Chef Camp Recipe: Nettie Colon’s Charred Octopus with Grilled-Lemon Coriander Sauce

Chelsea Korth

This post is sponsored by Chef Camp and written by Chelsea Korth. Nettie Colón is a chef-instructor at Chef Camp Session 2 to be held Sept. 8-10 in the Minnesota north woods. Join us to experience her fireside cooking skills and stories in person.

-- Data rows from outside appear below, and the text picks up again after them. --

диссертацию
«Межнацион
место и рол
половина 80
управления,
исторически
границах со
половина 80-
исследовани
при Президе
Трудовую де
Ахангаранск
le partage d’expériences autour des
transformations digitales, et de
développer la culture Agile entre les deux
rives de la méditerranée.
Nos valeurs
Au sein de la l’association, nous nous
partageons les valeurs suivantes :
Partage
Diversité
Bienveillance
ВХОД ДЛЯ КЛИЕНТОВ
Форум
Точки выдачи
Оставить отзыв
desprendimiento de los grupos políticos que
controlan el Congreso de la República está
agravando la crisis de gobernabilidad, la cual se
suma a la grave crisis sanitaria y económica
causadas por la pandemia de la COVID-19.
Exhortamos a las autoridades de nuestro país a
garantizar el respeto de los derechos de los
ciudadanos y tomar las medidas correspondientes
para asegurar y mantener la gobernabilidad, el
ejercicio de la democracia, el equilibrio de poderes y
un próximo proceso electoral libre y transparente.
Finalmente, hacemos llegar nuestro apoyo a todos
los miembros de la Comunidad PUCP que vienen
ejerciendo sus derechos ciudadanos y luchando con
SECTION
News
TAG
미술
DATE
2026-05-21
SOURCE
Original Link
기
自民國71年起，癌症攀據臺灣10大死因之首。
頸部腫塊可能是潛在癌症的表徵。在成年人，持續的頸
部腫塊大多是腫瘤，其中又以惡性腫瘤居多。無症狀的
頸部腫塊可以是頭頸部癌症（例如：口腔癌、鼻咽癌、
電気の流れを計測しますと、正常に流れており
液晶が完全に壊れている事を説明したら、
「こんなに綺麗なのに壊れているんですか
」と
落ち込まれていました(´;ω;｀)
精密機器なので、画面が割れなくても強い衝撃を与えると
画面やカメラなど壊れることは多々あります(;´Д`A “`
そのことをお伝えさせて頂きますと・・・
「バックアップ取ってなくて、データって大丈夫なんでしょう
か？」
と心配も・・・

Nettie Colón swings the screen door open with a “hello,” a big smile, and the offer of a glass of rosé. Her home is colorful and full of collections. I can see that the people who live here have traveled well and have stories to tell.

Chelsea Korth

Colón leads me outside to her lush back yard. Smoke clouds escape from her grill in a rolling stream, and she blows air into the center, testing the fire’s readiness. Tiny glowing specks of ash spray out like magic. She transfers onto the grill a halved red onion, two Hungarian wax peppers, a head of garlic, and two Roma tomatoes drizzled with olive oil. Flames jump around the vegetables, blistering the tomatoes and peppers and blackening the thin skin of the garlic. She adds the charred vegetables to a pot of boiling water.

Chelsea Korth

She demonstrates how to clean a whole octopus, then holds it inches over the rolling boil, the tentacles dangling, ready to dunk. Colón looks over at me with eyes that say, “Are you ready for this?” She submerges the octopus, and when she lifts the body out of the water, the tentacles have coiled into deep red twists the color of cooked lobster. She dunks the octopus twice more to tenderize the meat — the color turning more vibrant each time — before submerging it to simmer for another 45 minutes.

Chelsea Korth

While the octopus simmers, Colón creates her grilled-lemon coriander sauce, a combination of halved, golden-yellow lemons, grilled and hand juiced, toasted coriander seeds, honey, parsley, serrano chilies, and a thin stream of olive oil — blended until the mixture is smooth. The sauce is creamy and bright green when finished. She pours it into a clay bowl ready for serving.

Chelsea Korth

Once the octopus is cooled, she cuts each tentacle, at a diagonal exposing the white inner flesh. Just as she is about to put the tentacles on the grill, we hear thunder, and the trickle of raindrops quickly turns into a true storm. Colón grabs an umbrella and holds it over the fire, unfazed. She jumps back into a story about her upbringing in Puerto Rico, where she lived from the time she was four until age 15. Her expression softens as she remembers the summers she spent in Puerto Rico with her grandmother. Her playground was her grandmother’s land in Utuado, a mountainous region where coffee, passion fruit, mangoes, yucca, plantains, lemons, limes, oranges, and pineapple are grown. Everything Colón and her grandmother ate was made from what grew on the land.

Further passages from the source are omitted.